Seaweed Salad

Seaweed Salad

Seaweed Salad

For the Seaweed Salad:

Marinated Cucumbers (recipe follows)

1 – 4 1/2 ounce package pre seasoned seaweed salad, thawed. I bought mine frozen at the Asian grocery store.

1 ounce of fresh ahi tuna, chopped fine

1 TBS masago

Place a layer of the marinated cucumbers onto two small plates.  Top each with a divided amount of the seaweed salad.  Top each salad with the chopped tuna and masago.  Served chilled!!!

 

Marinated Cucumbers:

2 English Cucumbers

1 cup rice vinegar

2 tsp light soy sauce

1 2” node of fresh ginger, grated

1 tsp kosher salt

Using a turning slicer, spiral out the 2 cucumbers.  Just an fyi: I don’t peel mine.  Combine the remaining ingredients in a container with a tight fitting lid.  Add the cucumbers.
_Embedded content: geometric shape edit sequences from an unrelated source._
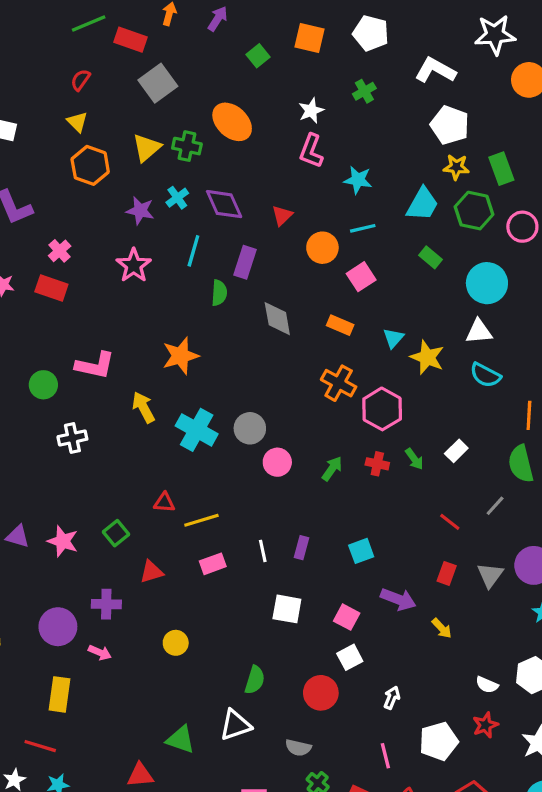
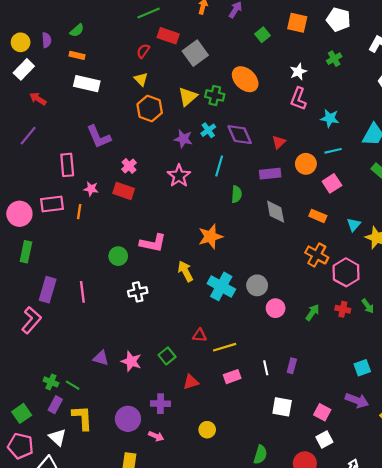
red rectangle: (131, 40) -> (168, 36), moved
purple rectangle: (245, 262) -> (270, 174), moved, turned 66
cyan square: (361, 551) -> (362, 368), moved

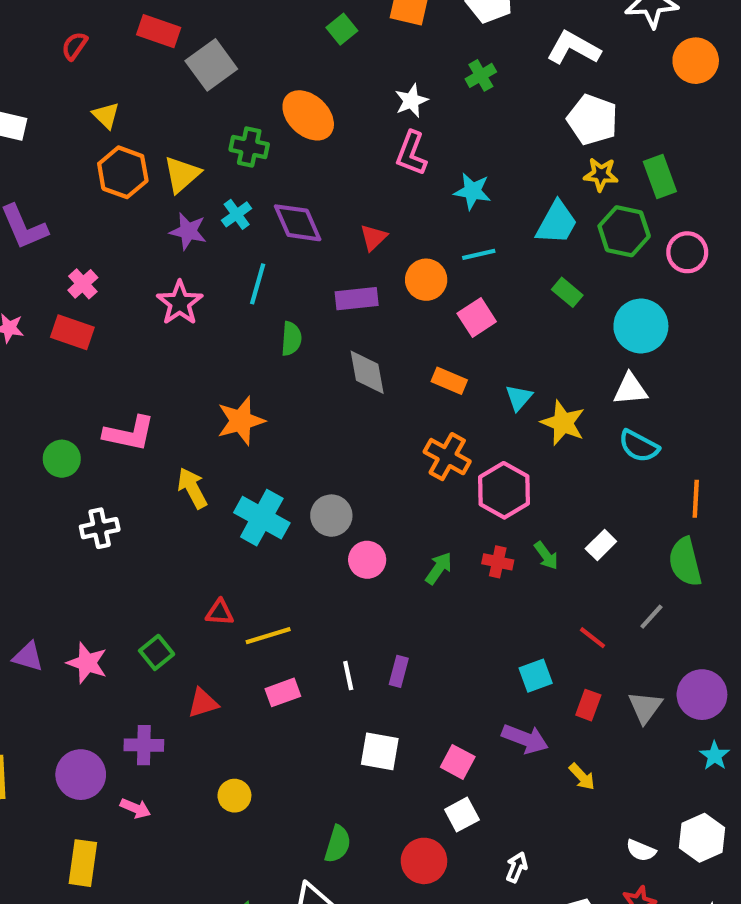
red semicircle: (143, 51) -> (74, 46), moved
yellow triangle: (188, 97) -> (182, 174), moved

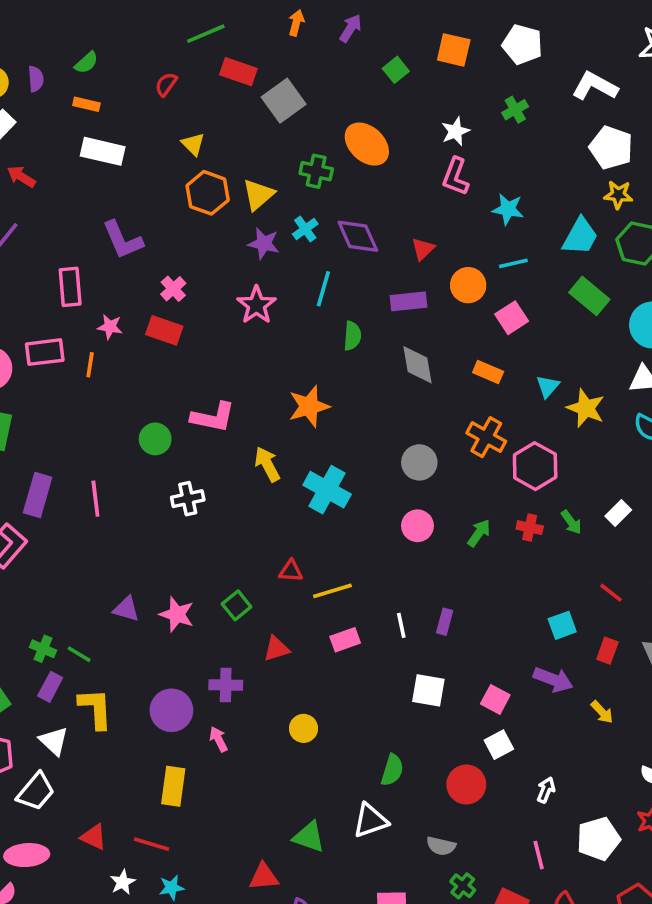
green rectangle: (567, 292) -> (589, 296), size x1.5
gray circle: (331, 516) -> (419, 462), moved
pink arrow: (135, 808) -> (218, 739), turned -140

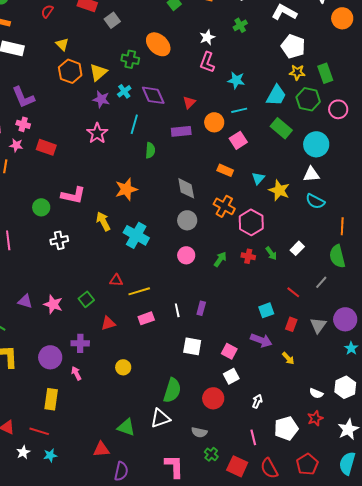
gray square: (284, 101) -> (112, 20), size x0.7
pink cross: (173, 289) -> (23, 124), moved, turned -32
gray diamond: (417, 365) -> (186, 188), moved
green semicircle: (392, 770) -> (172, 390), size x1.4

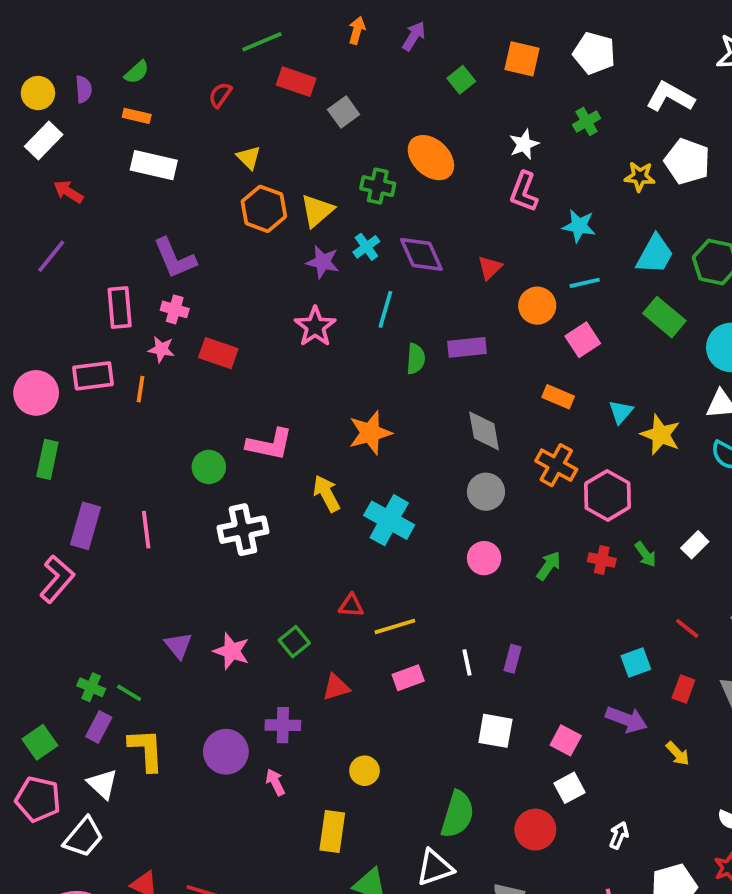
yellow star: (297, 72) -> (640, 177), moved
purple rectangle: (181, 131) -> (467, 347), moved
white cross: (59, 240) -> (243, 530), size x1.4
purple triangle: (25, 301) -> (178, 645), turned 35
yellow rectangle: (51, 399) -> (332, 831), moved

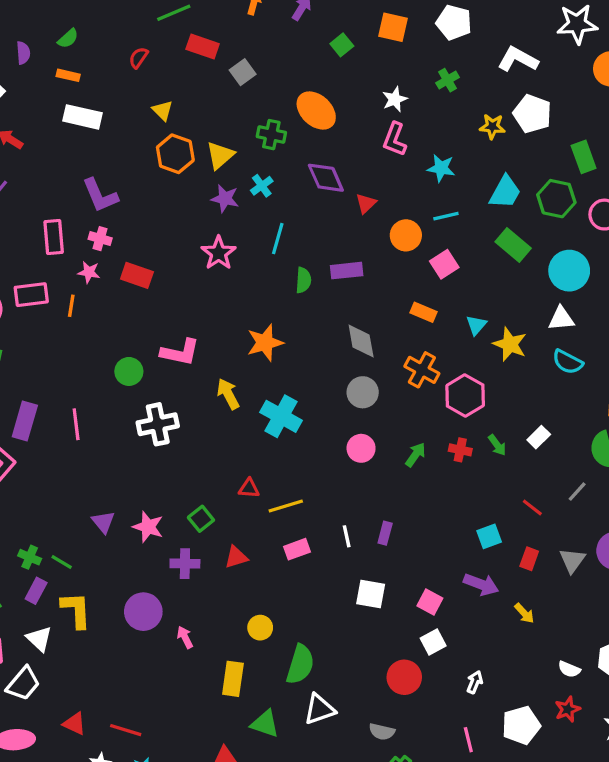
purple diamond: (421, 254) -> (326, 178), moved
purple cross: (283, 725) -> (185, 564), moved
green semicircle: (457, 814) -> (300, 664), moved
Mix well. Refrigerate for at least several hours or preferably overnight.

 

Seared Tuna

Seared Tuna

Seared Tuna

Seared Tuna and Seaweed Salad

 Of all things… right here in our little town, we have a great place to eat sushi.  I have everything I need to make sushi in my very own kitchen and have made it a few times!  It was delicious but VERY time consuming and did not compare to the sushi that we get at our little hometown restaurant!!!  Really gave me a great appreciation for the sushi chefs out there!!!  They also have a great seaweed salad and until recently, was not aware that I can get the seaweed salad from the Asian Grocery store where I buy most of my Asian ingredients. I bought a pre seasoned frozen package and it was very good.  I have read a lot of recipes for using the dried seaweed.  I just thought I would start here.  While over there, we darted into Mosley’s Meat Market and picked up some FRESH Ahi Tuna!!!  Now, this IS something easy to do in my own kitchen and better than any we can get at a restaurant!!!  So, here is how we cooked our Seared Tuna and Seaweed salad…

 

For the seared tuna:

2 – 8 ounce Ahi Tuna Steaks

kosher salt

2 TBS White sesame seeds

2 TBS Black sesame seeds

2 TBS canola oil (I have used grape seed oil)

1 tsp sesame oil

Light soy

Pickled ginger

wasabi

Cooking Instructions:

Lightly season the tuna steaks with the salt on top and bottom.  Mix the two colors of sesame seeds on a small plate.  Press the tuna steaks into the seeds on the top and bottom.  You want to make sure the seeds coat the steaks on each side.  Heat both of the oils in a medium skillet over high heat.  Let the oils get very hot.  Sear the tuna steaks for 45 seconds on each side.  Transfer to a serving plate and slice thin.  Serve with light soy, pickled, ginger, and wasabi.